Following a coup attempt last week, thousands of people marched in Khartoum and other Sudanese cities in support of a civilian-led transition to democracy. The coup attempt, which officials from the transitional government placed on soldiers loyal to the previous administration of Omar al-Bashir, exposed fissures between military and civilian factions sharing power during a transition that is expected to culminate in elections.
Many protestors traveled by bus and rail from the cities of Atbara and Madani outside of Khartoum, as they did during anti-military protests shortly after al-Bashir’s ousting. Thousands of people waiting for trains chanted, “The army is Sudan’s army, not al-Burhan’s army,” referring to Sudan’s military and ruling Sovereignty Council Chairman, Abdel Fattah al-Burhan.

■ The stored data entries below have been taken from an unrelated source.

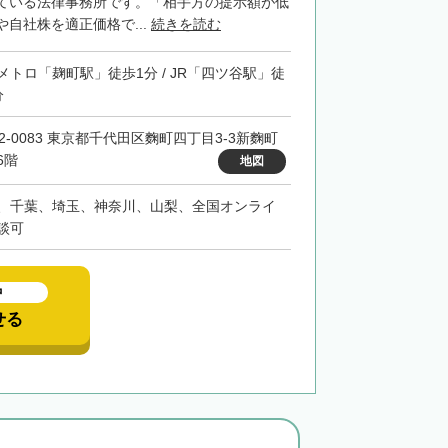
ている法律事務所です。「相手方の提示額が低
自社株を適正価格で...
続きを読む
メトロ「麹町駅」徒歩1分 / JR「四ツ谷駅」徒
分
02-0083 東京都千代田区麴町四丁目3-3新麴町
6階
地図
、千葉、埼玉、神奈川、山梨、全国オンライ
談可
中
せる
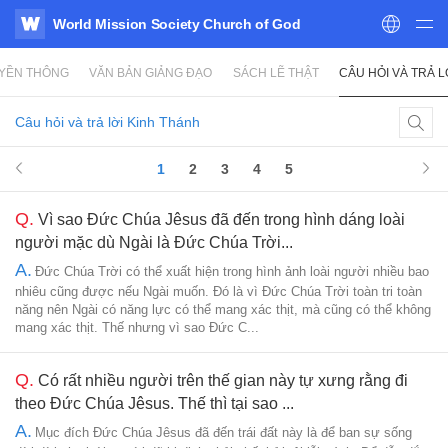
World Mission Society Church of God
WATV
UYỀN THÔNG
VĂN BẢN GIẢNG ĐẠO
SÁCH LẼ THẬT
CÂU HỎI VÀ TRẢ L
Câu hỏi và trả lời Kinh Thánh
1
2
3
4
5
Q.
Vì sao Đức Chúa Jêsus đã đến trong hình dáng loài
người mặc dù Ngài là Đức Chúa Trời...
A.
Đức Chúa Trời có thể xuất hiện trong hình ảnh loài người nhiều bao
nhiêu cũng được nếu Ngài muốn. Đó là vì Đức Chúa Trời toàn tri toàn
năng nên Ngài có năng lực có thể mang xác thịt, mà cũng có thể không
mang xác thịt. Thế nhưng vì sao Đức C...
Q.
Có rất nhiều người trên thế gian này tự xưng rằng đi
theo Đức Chúa Jêsus. Thế thì tại sao ...
A.
Mục đích Đức Chúa Jêsus đã đến trái đất này là để ban sự sống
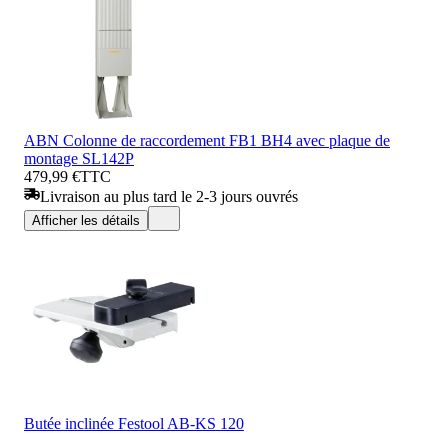
ABN Colonne de raccordement FB1 BH4 avec plaque de
montage SL142P
479,99 €
TTC
Livraison au plus tard le 2-3 jours ouvrés
Afficher les détails
Butée inclinée Festool AB-KS 120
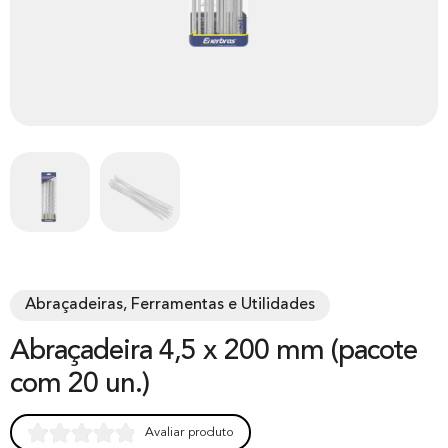
Abraçadeiras, Ferramentas e Utilidades
Abraçadeira 4,5 x 200 mm (pacote
com 20 un.)
Avaliar produto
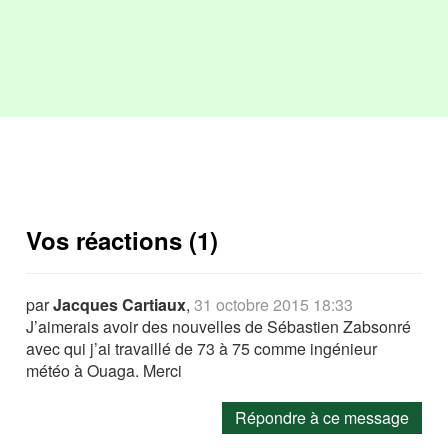
Vos réactions (1)
par
Jacques Cartiaux
,
31 octobre 2015 18:33
J’aimerais avoir des nouvelles de Sébastien Zabsonré
avec qui j’ai travaillé de 73 à 75 comme ingénieur
météo à Ouaga. Merci
Répondre à ce message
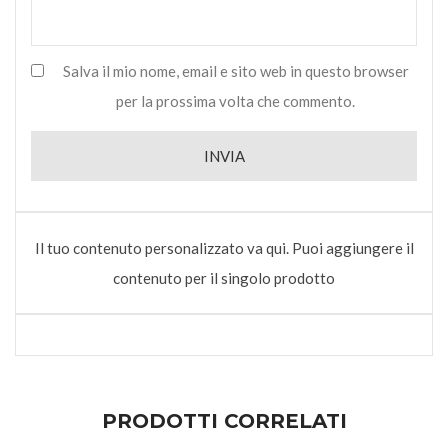
Salva il mio nome, email e sito web in questo browser
per la prossima volta che commento.
Il tuo contenuto personalizzato va qui. Puoi aggiungere il
contenuto per il singolo prodotto
PRODOTTI CORRELATI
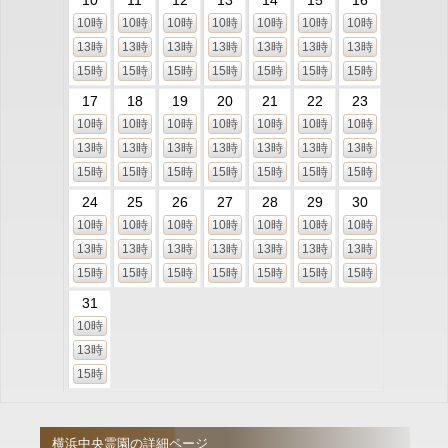
10
11
12
13
14
15
16
10時
10時
10時
10時
10時
10時
10時
13時
13時
13時
13時
13時
13時
13時
15時
15時
15時
15時
15時
15時
15時
17
18
19
20
21
22
23
10時
10時
10時
10時
10時
10時
10時
13時
13時
13時
13時
13時
13時
13時
15時
15時
15時
15時
15時
15時
15時
24
25
26
27
28
29
30
10時
10時
10時
10時
10時
10時
10時
13時
13時
13時
13時
13時
13時
13時
15時
15時
15時
15時
15時
15時
15時
31
10時
13時
15時
横浜中央霊園の詳細ページ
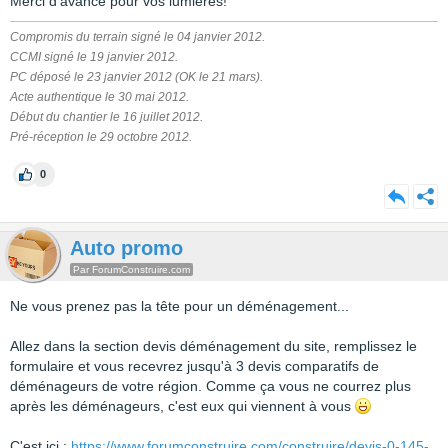
Merci d'avance pour vos lumières!
Compromis du terrain signé le 04 janvier 2012.
CCMI signé le 19 janvier 2012.
PC déposé le 23 janvier 2012 (OK le 21 mars).
Acte authentique le 30 mai 2012.
Début du chantier le 16 juillet 2012.
Pré-réception le 29 octobre 2012.
0
Auto promo
Par ForumConstruire.com
Ne vous prenez pas la tête pour un déménagement...
Allez dans la section devis déménagement du site, remplissez le
formulaire et vous recevrez jusqu'à 3 devis comparatifs de
déménageurs de votre région. Comme ça vous ne courrez plus
après les déménageurs, c'est eux qui viennent à vous
C'est ici :
https://www.forumconstruire.com/construire/devis-0-145-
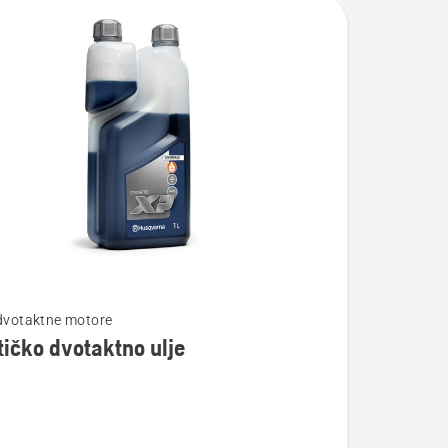
te
 dvotaktne motore
tičko dvotaktno ulje
ko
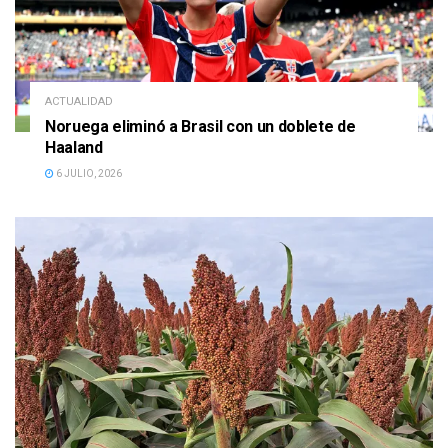
ACTUALIDAD
Noruega eliminó a Brasil con un doblete de
Haaland
6 JULIO, 2026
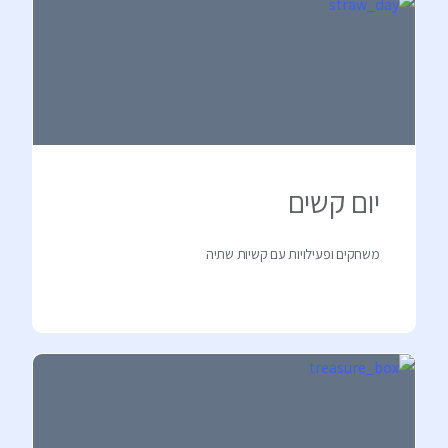
יום קשים
משחקים ופעילויות עם קשיות שתיה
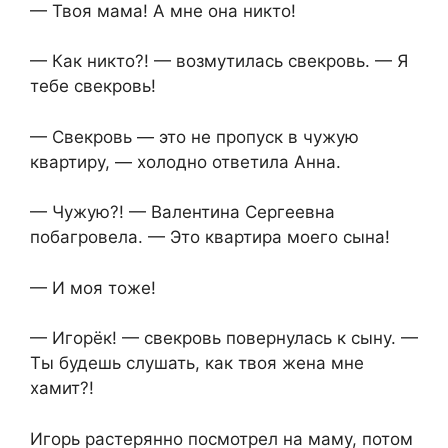
— Твоя мама! А мне она никто!
— Как никто?! — возмутилась свекровь. — Я
тебе свекровь!
— Свекровь — это не пропуск в чужую
квартиру, — холодно ответила Анна.
— Чужую?! — Валентина Сергеевна
побагровела. — Это квартира моего сына!
— И моя тоже!
— Игорёк! — свекровь повернулась к сыну. —
Ты будешь слушать, как твоя жена мне
хамит?!
Игорь растерянно посмотрел на маму, потом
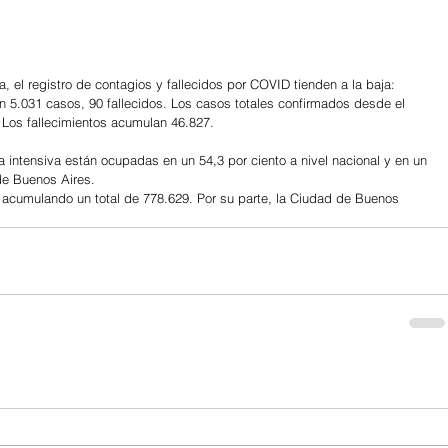
, el registro de contagios y fallecidos por COVID tienden a la baja: 
on 5.031 casos, 90 fallecidos. Los casos totales confirmados desde el 
Los fallecimientos acumulan 46.827. 
 intensiva están ocupadas en un 54,3 por ciento a nivel nacional y en un 
 de Buenos Aires.
 acumulando un total de 778.629. Por su parte, la Ciudad de Buenos 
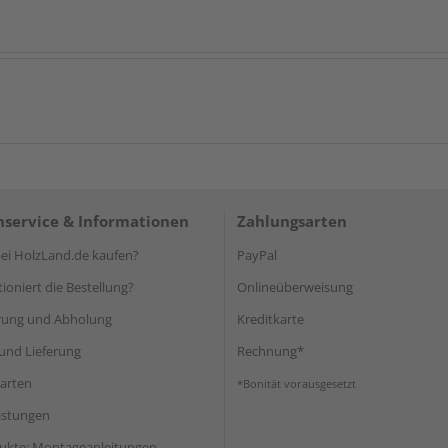
service & Informationen
Zahlungsarten
i HolzLand.de kaufen?
PayPal
ioniert die Bestellung?
Onlineüberweisung
rung und Abholung
Kreditkarte
und Lieferung
Rechnung*
arten
*Bonität vorausgesetzt
eistungen
ukte: Montageanleitungen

Civilians accused the military of overstepping its boundaries in the days and hours following the coup attempt, while generals blamed the civilian administration of the economy and political process, alleging that their forces had been neglected and insulted. After months of popular protests sparked by the continued economic crisis, the military deposed al-Bashir in April 2019. The civilian Forces of Freedom and Change (FFC) coalition then signed a power-sharing agreement with it.
The FFC backed rallies that converged on the central Khartoum headquarters of a task group working to overthrow al-Bashir’s regime. The task force’s protection was revoked by the military. Its leaders retaliated by declaring that their headquarters would serve as a war room for any forthcoming confrontation.